The present residents of Elsham are very lucky people.
REX WHITEHEAD
V E Day
I was born in Elsham 1934. We lived in a thatched cottage, where the village hall stands now. My grandfather was the local joiner, wheelwright, preacher, and clerk to the parish council. My father had milk cows and chickens. In the wartime we had prisoners of war, Germans and Italians. Elsham Hall was occupied by the army. We all had a fantastic time on V E Day. Rex Whitehead
When I Was A Young Girl
I was born in a quaint village in Nottinghamshire called Huthwaite, we moved to a farmhouse in Wrawby when I was 7. My aunt and her family moved there with us. We had great times in the barns, sliding down the hay, watching the cows being milked and feeding the chickens. I remember a winding staircase leading to the bedrooms and half way up the stairs was a cellar, we were afraid of going past there for some reason. I hated moving from there and to a town. I still crave to live in a farmhouse again and hopefully will do one day. The farmhouse still stands, I see it when we pass it on days out, it stands next to the church in Wrawby, it brings back so many memories...
I remember the W.I. paying £50 for a WAAF billet, so they could have their own premises in which to have meetings. I carried the the water supply in buckets from my then home, Bigby Manor. John.
Foreshore Houseboats
In the early 1950's walking past the little white cottage that is now The Country Park Inn, towards Ferriby, one could see a selection of little ships (Puffers) pulled up high & dry on the river bank. that were used as houseboats. At weekends, visitors to these little boats could be seen painting them, and charging batteries with wind powered car dynamos.
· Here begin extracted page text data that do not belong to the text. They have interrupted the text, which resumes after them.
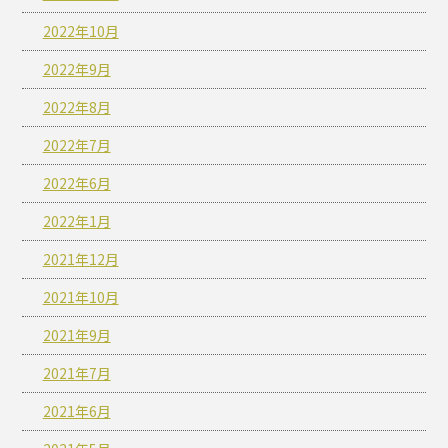
2022年10月
2022年9月
2022年8月
2022年7月
2022年6月
2022年1月
2021年12月
2021年10月
2021年9月
2021年7月
2021年6月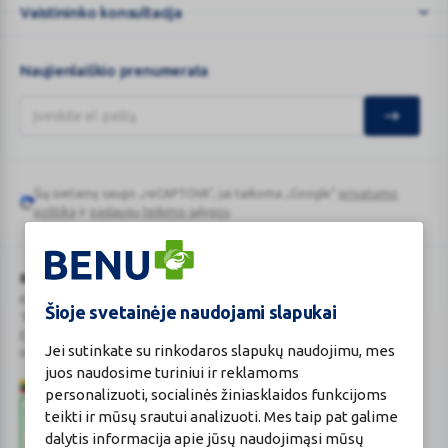
Vaistininko konsultacija
Naujienlaiškio prenumerata
Šią svetainę saugo „reCAPTCHA“, jai taikoma „Google“
privatumo
Google
politika
ir
paslaugų teikimo sąlygos
.
reCAPTCHA
BENU Vaistinė Lietuva, UAB
Kauno r. sav., Karmėlavos sen., Ramučių k., Gamybos g. 4
Šioje svetainėje naudojami slapukai
Tel. +370 37 225 522
E.p.
evaistine@benu.lt
Jei sutinkate su rinkodaros slapukų naudojimu, mes
Maisto tvarkymo subjektų registro numeris: 190004257
juos naudosime turiniui ir reklamoms
personalizuoti, socialinės žiniasklaidos funkcijoms
teikti ir mūsų srautui analizuoti. Mes taip pat galime
dalytis informacija apie jūsų naudojimąsi mūsų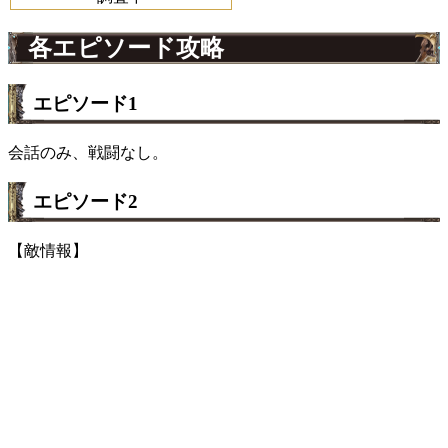
各エピソード攻略
エピソード1
会話のみ、戦闘なし。
エピソード2
【敵情報】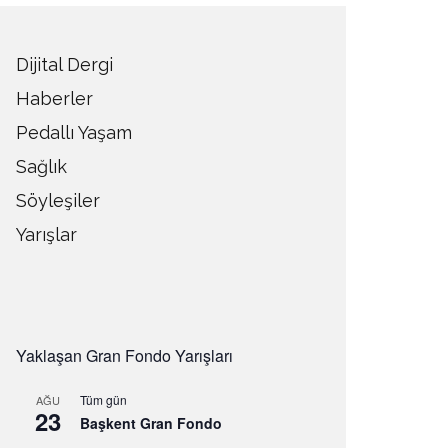
Dijital Dergi
Haberler
Pedallı Yaşam
Sağlık
Söyleşiler
Yarışlar
Yaklaşan Gran Fondo Yarışları
Tüm gün
AĞU
23
Başkent Gran Fondo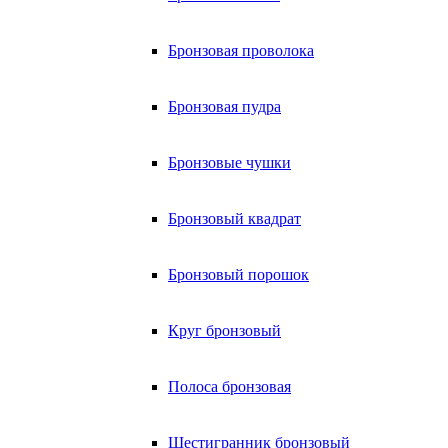
Бронзовая проволока
Бронзовая пудра
Бронзовые чушки
Бронзовый квадрат
Бронзовый порошок
Круг бронзовый
Полоса бронзовая
Шестигранник бронзовый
Behind the cottage was the Earles Cement quarry's, one, now the County Park. was connected by a tunnel that passed beneath the A63 to another quarry (to what in the 1980's became the now closed Humberfield Landfill). there had been a narrowgauge railway line through the tunnel to carry the chalk from the quarry to the works, where it was crushed & transferred to the main railway line for transport to their Cement works & rotary kiln at Wilmington.